Novel Ionizable Lipid Nanoparticles for SARS‐CoV‐2 Omicron mRNA Delivery
Jinrong Long, Changxiao Yu, Honglei Zhang, Yiming Cao, Ye Sang, Haitao Lü, Zhen Zhang, Xin Wang, Huanyu Wang, Gengshen Song, Jing Yang, Shengqi Wang
Abstract
mRNA-based therapy has emerged as the most promising nucleic acid therapy in the fight against COVID-19. However, a safe and efficacious systemic delivery remains a challenge for mRNA therapy. Lipid nanoparticles (LNPs) are currently widely used in mRNA delivery vehicles. Here, a series of ionizable LNPs is rationally designed.

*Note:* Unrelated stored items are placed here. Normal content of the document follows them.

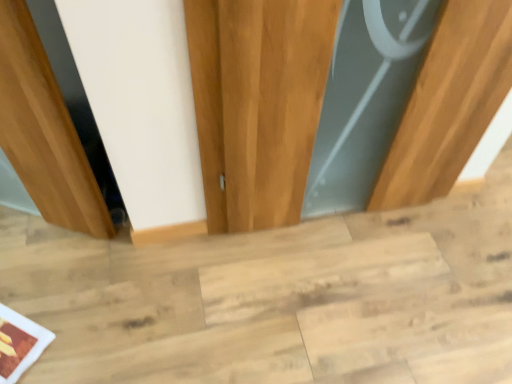 Question: From the image's perspective, is wooden door at center over light wood stair at center?

Choices:
 (A) no
 (B) yes

Answer: (B)

Question: From the image's perspective, does wooden door at center appear lower than light wood stair at center?

Choices:
 (A) yes
 (B) no

Answer: (B)

Question: Is wooden door at center facing away from light wood stair at center?

Choices:
 (A) no
 (B) yes

Answer: (A)

Question: From a real-world perspective, is wooden door at center over light wood stair at center?

Choices:
 (A) yes
 (B) no

Answer: (A)

Question: Is light wood stair at center a part of wooden door at center?

Choices:
 (A) yes
 (B) no

Answer: (B)

Question: Is wooden door at center at the right side of light wood stair at center?

Choices:
 (A) yes
 (B) no

Answer: (A)

Question: From the image's perspective, does light wood stair at center appear higher than wooden door at center?

Choices:
 (A) yes
 (B) no

Answer: (B)

Question: Would you consider light wood stair at center to be distant from wooden door at center?

Choices:
 (A) no
 (B) yes

Answer: (A)

Question: From a real-world perspective, does light wood stair at center stand above wooden door at center?

Choices:
 (A) yes
 (B) no

Answer: (B)

Question: Is light wood stair at center shorter than wooden door at center?

Choices:
 (A) yes
 (B) no

Answer: (A)

Question: From a real-world perspective, does light wood stair at center sit lower than wooden door at center?

Choices:
 (A) no
 (B) yes

Answer: (B)

Question: Is light wood stair at center at the right side of wooden door at center?

Choices:
 (A) no
 (B) yes

Answer: (A)

Question: Considering the positions of point (252, 188) and point (489, 203), is point (252, 188) closer or farther from the camera than point (489, 203)?

Choices:
 (A) closer
 (B) farther

Answer: (A) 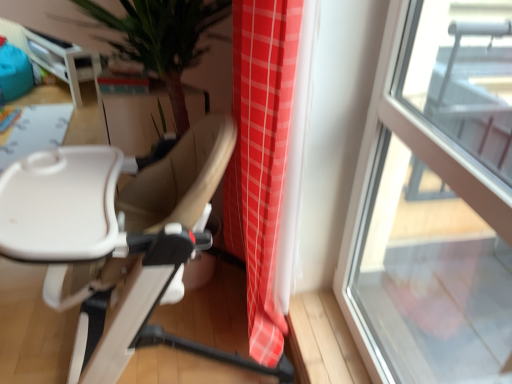 Question: Is there a large distance between white glossy table at upper left and beige leather chair at center?

Choices:
 (A) no
 (B) yes

Answer: (B)

Question: Could you tell me if white glossy table at upper left is turned towards beige leather chair at center?

Choices:
 (A) yes
 (B) no

Answer: (B)

Question: From the image's perspective, is white glossy table at upper left above beige leather chair at center?

Choices:
 (A) yes
 (B) no

Answer: (A)

Question: Is white glossy table at upper left not within beige leather chair at center?

Choices:
 (A) no
 (B) yes

Answer: (B)

Question: Can beige leather chair at center be found inside white glossy table at upper left?

Choices:
 (A) yes
 (B) no

Answer: (B)

Question: From a real-world perspective, is white glossy table at upper left below beige leather chair at center?

Choices:
 (A) yes
 (B) no

Answer: (B)

Question: Is transparent glass window at right positioned before white glossy table at upper left?

Choices:
 (A) no
 (B) yes

Answer: (B)

Question: Considering the relative sizes of transparent glass window at right and white glossy table at upper left in the image provided, is transparent glass window at right taller than white glossy table at upper left?

Choices:
 (A) no
 (B) yes

Answer: (B)

Question: From the image's perspective, is transparent glass window at right beneath white glossy table at upper left?

Choices:
 (A) yes
 (B) no

Answer: (A)

Question: Is transparent glass window at right next to white glossy table at upper left?

Choices:
 (A) yes
 (B) no

Answer: (B)

Question: Is transparent glass window at right behind white glossy table at upper left?

Choices:
 (A) yes
 (B) no

Answer: (B)

Question: Is white glossy table at upper left at the back of transparent glass window at right?

Choices:
 (A) no
 (B) yes

Answer: (A)

Question: Is white glossy table at upper left completely or partially outside of transparent glass window at right?

Choices:
 (A) no
 (B) yes

Answer: (B) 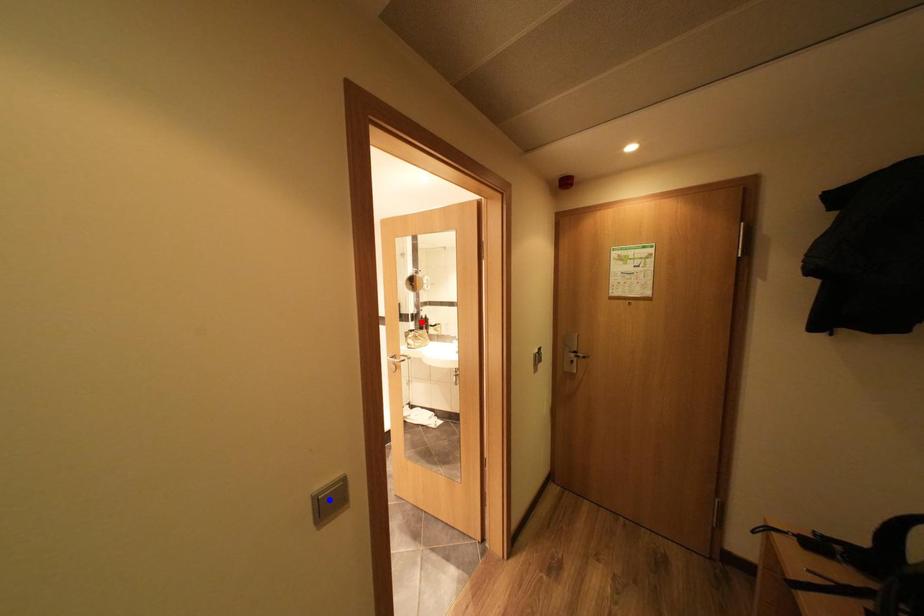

YK009-LNP is an optimal delivery platform to carry mRNA. YK009-LNP exhibits higher mRNA delivery efficiency, a more favorable biodistribution pattern, and better safety than the approved MC3-LNP. In addition, mRNA encoding severe acute respiratory syndrome coronavirus 2 Omicron receptor binding domain protein is synthesized and intramuscular administration of mice with YK009-LNP-Omicron mRNA induces a robust immune response and immune protective effect. A novel mRNA delivery vehicle with more powerful delivery efficiency and better safety than the approved LNPs is provided here.